1.2.3.2 Optional packages
The following packages should be installed to use some miscellaneous features:
Package |
Minimal version |
Usage |
---|---|---|
ffmpeg-python |
0.2 |
Reading and writing videos |
h5py |
2.10 |
Storing data in the hierarchical file format |
ipywidgets |
8 |
Jupyter notebook support |
mpi4py |
3 |
Parallel processing using MPI |
napari |
0.4.8 |
Displaying images interactively |
numba-mpi |
0.22 |
Parallel processing using MPI+numba |
pandas |
2 |
Handling tabular data |
py-modelrunner |
0.18 |
Running simulations and handling I/O |
pyfftw |
0.12 |
Faster Fourier transforms |
rocket-fft |
0.2.4 |
Numba-compiled fast Fourier transforms |
For making movies, the ffmpeg should be available.
Additional packages might be required for running the tests in the folder
tests
and to build the documentation in the folder docs
.
These packages are listed in the files requirements.txt
in the
respective folders.
1.2.3.3 Downloading py-pde
The package can be simply checked out from
github.com/zwicker-group/py-pde.
To import the package from any python session, it might be convenient to include
the root folder of the package into the PYTHONPATH
environment variable.
This documentation can be built by calling the make html in the
docs
folder.
The final documentation will be available in docs/build/html
.
Note that a LaTeX documentation can be build using make latexpdf.
1.3 Package overview
The main aim of the pde
package is to simulate partial differential
equations in simple geometries.
Here, the time evolution of a PDE is determined using the method of lines by
explicitly discretizing space using fixed grids.
The differential operators are implemented using the finite difference method.
For simplicity, we consider only regular, orthogonal grids, where each axis has
a uniform discretization and all axes are (locally) orthogonal.
Currently, we support simulations on
CartesianGrid
,
PolarSymGrid
,
SphericalSymGrid
, and
CylindricalSymGrid
,
with and without periodic boundaries where applicable.
Fields are defined by specifying values at the grid points using the classes
ScalarField
,
VectorField
, and
Tensor2Field
.
These classes provide methods for applying differential operators to the fields,
e.g., the result of applying the Laplacian to a scalar field is returned by
calling the method laplace()
, which
returns another instance of ScalarField
, whereas
gradient()
returns a
VectorField
.
Combining these functions with ordinary arithmetics on fields allows to
represent the right hand side of many partial differential equations that appear
in physics.
Importantly, the differential operators work with flexible boundary conditions.
The PDEs to solve are represented as a separate class inheriting from
PDEBase
.
One example defined in this package is the diffusion equation implemented as
DiffusionPDE
, but more specific situations need to
be implemented by the user.
Most notably, PDEs can be specified by their expression using the convenient
PDE
class.
The PDEs are solved using solver classes, where a simple explicit solver is
implemented by ExplicitSolver
, but more advanced
implementations can be done.
To obtain more details during the simulation, trackers can be attached to the
solver instance, which analyze intermediate states periodically.

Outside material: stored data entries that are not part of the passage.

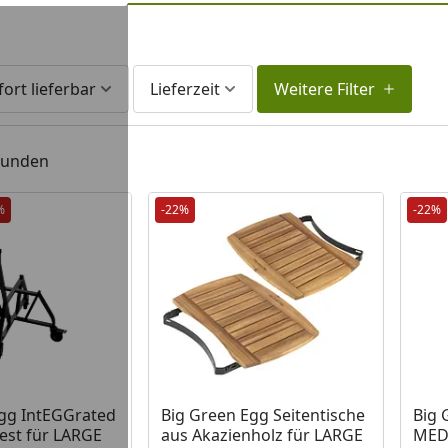
fort lieferbar
Lieferzeit
Weitere Filter
efunden
%
-22%
-22%
 Lager
Produkt am Lager
Prod
Egg IntEGGrated
Big Green Egg Seitentische
Big 
est für LARGE
aus Akazienholz für LARGE
MED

Typical
trackers include
ProgressTracker
(display simulation progress),
PlotTracker
(display images of the simulation),
and SteadyStateTracker
(aborting simulation when
a stationary state is reached).
Others can be found in the trackers
module.
Moreover, we provide MemoryStorage
and
FileStorage
, which can be used as trackers
to store the intermediate state to memory and to a file, respectively.